SUARAPUBLIK. ID, OKU SELATAN – Mobilitas Sigap ditunjukkan jajaran Satreskrim Polres Ogan Komering Ulu (OKU) Selatan internal menyingkap kasus dugaan pembunuhan Nan menewaskan seorang petani di Dusun V, Desa Segigok Raya, Kecamatan Warkuk Ranau Selatan. turun dari 24 jam setelah peristiwa, terduga pelaku tercapai ditahan.
Korban berinisial M (60) terdeteksi meninggal Bumi di kawasan kebun pada Kamis (23/7/2026) Sekeliling pukul 14.30 WIB. Setelah mendapatkan laporan, polisi langsung mengerjakan olah Loka peristiwa perkara (TKP), memeriksa sejumlah saksi, mengumpulkan barang bukti, serta berkoordinasi berdua tim medis ciptakan kepentingan penyidikan.
Kapolres OKU Selatan AKBP I Made Redi Hartana berucap, output penyelidikan mengarah kepada seorang Pria berinisial EW (35).
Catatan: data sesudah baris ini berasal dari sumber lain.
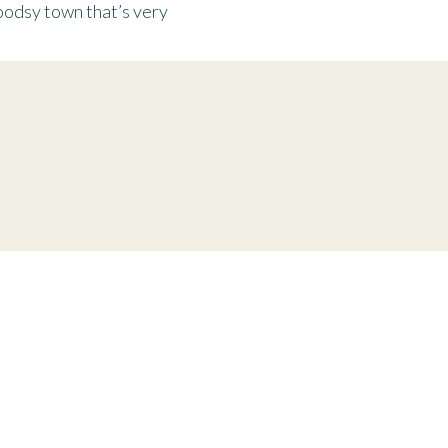
odsy town that’s very
ent session
tle more alive.” unknown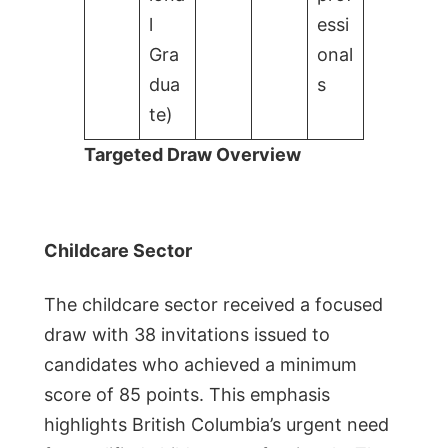
l
essi
Gra
onal
dua
s
te)
Targeted Draw Overview
Childcare Sector
The childcare sector received a focused
draw with 38 invitations issued to
candidates who achieved a minimum
score of 85 points. This emphasis
highlights British Columbia’s urgent need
Pada gelap harinya, petugas mendapatkan informasi mengenai keberadaan terduga pelaku dan segera mengerjakan penangkapan di kediamannya.
“Pelaku sempat Berjuang mencegah petugas, namun tercapai dikendalikan tak memakai perlawanan berarti,” ujar I Made, Pekan (26/7/2026).
Dari tangan terduga pelaku, penyidik menyita Esa bilah parang Nan diperkirakan digunakan internal langkah tersebut, beserta sejumlah barang bukti lain Nan berhubungan berdua perkara.
Berdasarkan output penyelidikan Fana, peristiwa bermula ketika EW mendatangi pondok milik korban di area kebun. Keduanya diperkirakan terlibat cekcok hingga berujung pada langkah kekerasan memanfaatkan senjata tajam Nan menyebabkan korban meninggal Bumi.
Meski demikian, polisi Tetap mendalami motif di kembali dugaan pembunuhan tersebut.
“Motifnya Tetap kami dalami sebagai bagian dari alur penyidikan Nan Tetap Melangkah,” Jernih Kapolres.
Atas perbuatannya, tersangka dijerat Pasal 458 Bagian (1) Undang-Undang Nomor 1 Tahun 2023 mengenai Kitab Undang-Undang aturan Pidana (KUHP).
Kapolres menegaskan seluruh alur penanganan perkara dikerjakan sesuai jejak kerja agar penegakan aturan terjadi secara profesional, Rasional, dan transparan.
Fana itu, Kabid Humas Polda Sumsel Kombes Pol Nandang Mu’min Wijaya menegaskan komitmen Polda Sumsel internal memberantas tindak pidana Nan mengancam keselamatan masyarakat.
“Setiap pelaku kejahatan Nan mengganggu Selera terjamin masyarakat akan kami tindak pastikan. Kami juga menganjurkan masyarakat menyelesaikan setiap persoalan melalui jalur aturan dan segera mengabarkan apabila mengetahui adanya tindak pidana,” pastikan Nandang.
Ia menambahkan, keberhasilan pengungkapan kasus tersebut berperan bukti kesigapan aparat internal memberikan perlindungan kepada masyarakat sekaligus merawat situasi keamanan dan ketertiban tetap kondusif di area Sumatera Selatan.